The UKHSA has activated its Returning Workers Scheme to monitor the health of individuals travelling from the UK to Ebola-affected areas for work. The UK has also launched the Multi‑Hazard Research Network (MHRN) to provide rapid expert advice and evidence on emerging outbreaks, including the current one. The government has pledged up to £20 million in new funding to support containment efforts in the DRC, including strengthening disease surveillance, supporting frontline health workers and improving infection prevention and control. An additional £5 million has been committed to research into new treatments and diagnostics for the Bundibugyo species.
Public health experts have warned, however, that the UK’s reduced spending on the World Bank and WHO’s Pandemic Fund is hampering the response to outbreaks such as Ebola. Doctors from the campaign group Healthy World, Secure Britain said the UK had committed less than 5 per cent – about £20 million – of what it previously spent to tackle Ebola. In November 2015 alone, government documents showed Britain had committed £427 million to tackle Ebola and early recovery.
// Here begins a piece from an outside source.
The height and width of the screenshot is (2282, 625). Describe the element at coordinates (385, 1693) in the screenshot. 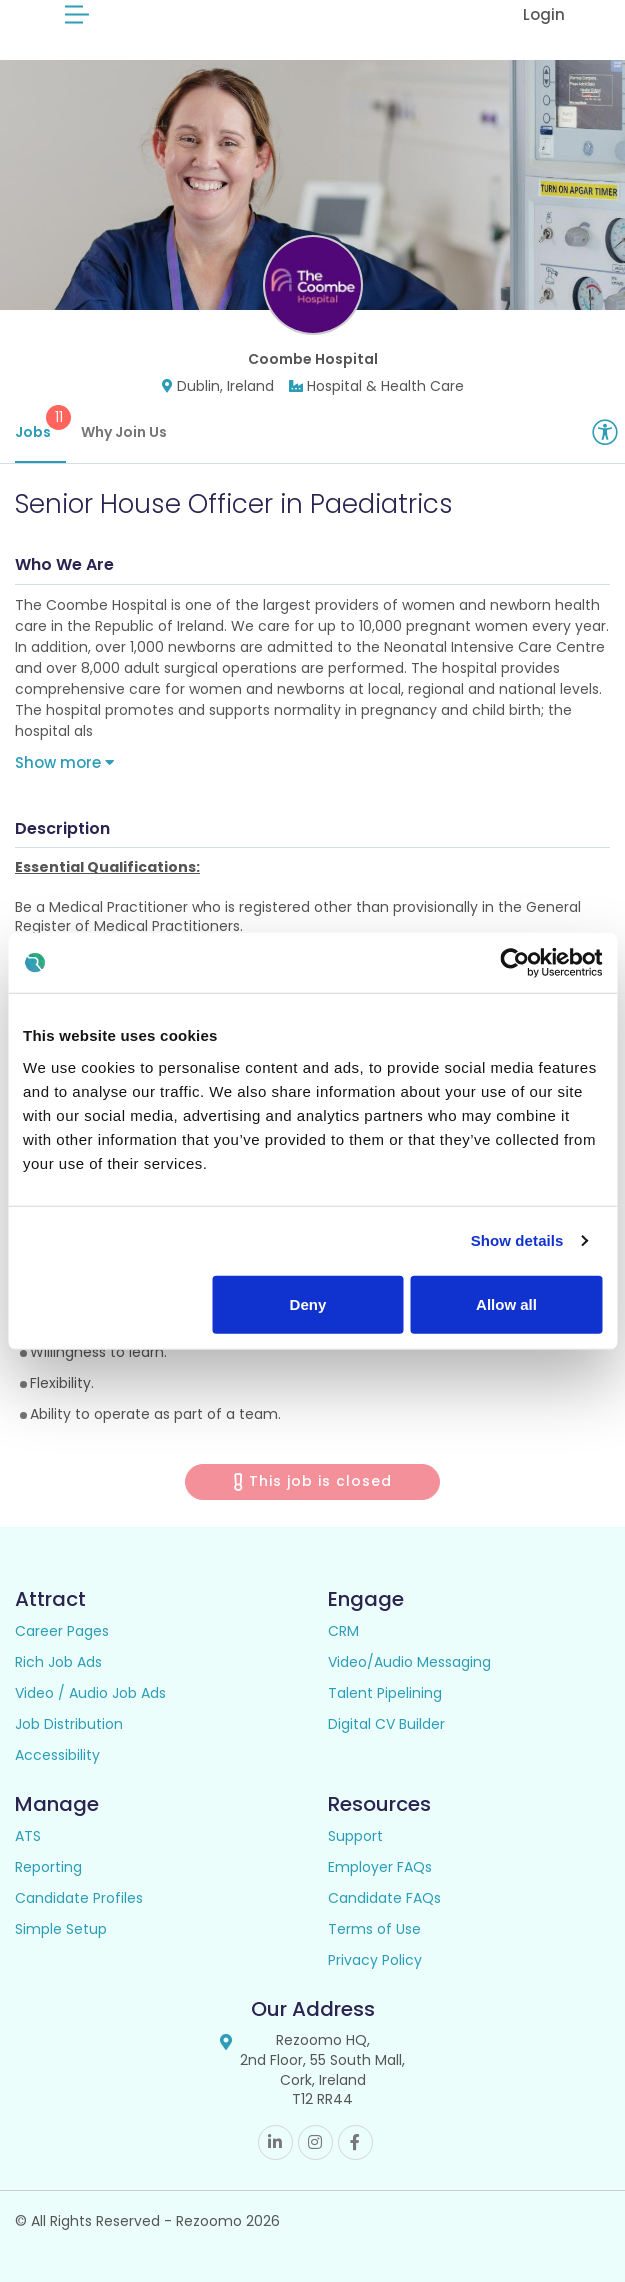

Professor Kirsty Le Doare, an expert in vaccinology and immunology at City St George’s, University of London and a member of the campaign group, said: “Helicoptering in and out of a country when an outbreak happens won’t work. The UK must lead by accompanying surveillance with funding, infrastructure and laboratory capacity. This will provide a pipeline for current vaccine technology that can be upscaled for future pandemics – one that may affect the UK in the way Covid-19 did.” Dr Derek Sloan, an infectious diseases specialist at St Andrews University and UK‑Med, added: “This outbreak, along with the recent Hantavirus cases on a cruise ship and meningococcal meningitis infections in the UK, shows how important it is that we stay vigilant and use effective public health tools to protect our populations. Infectious disease outbreaks such as these in our interconnected world cannot be dismissed as someone else’s problem.”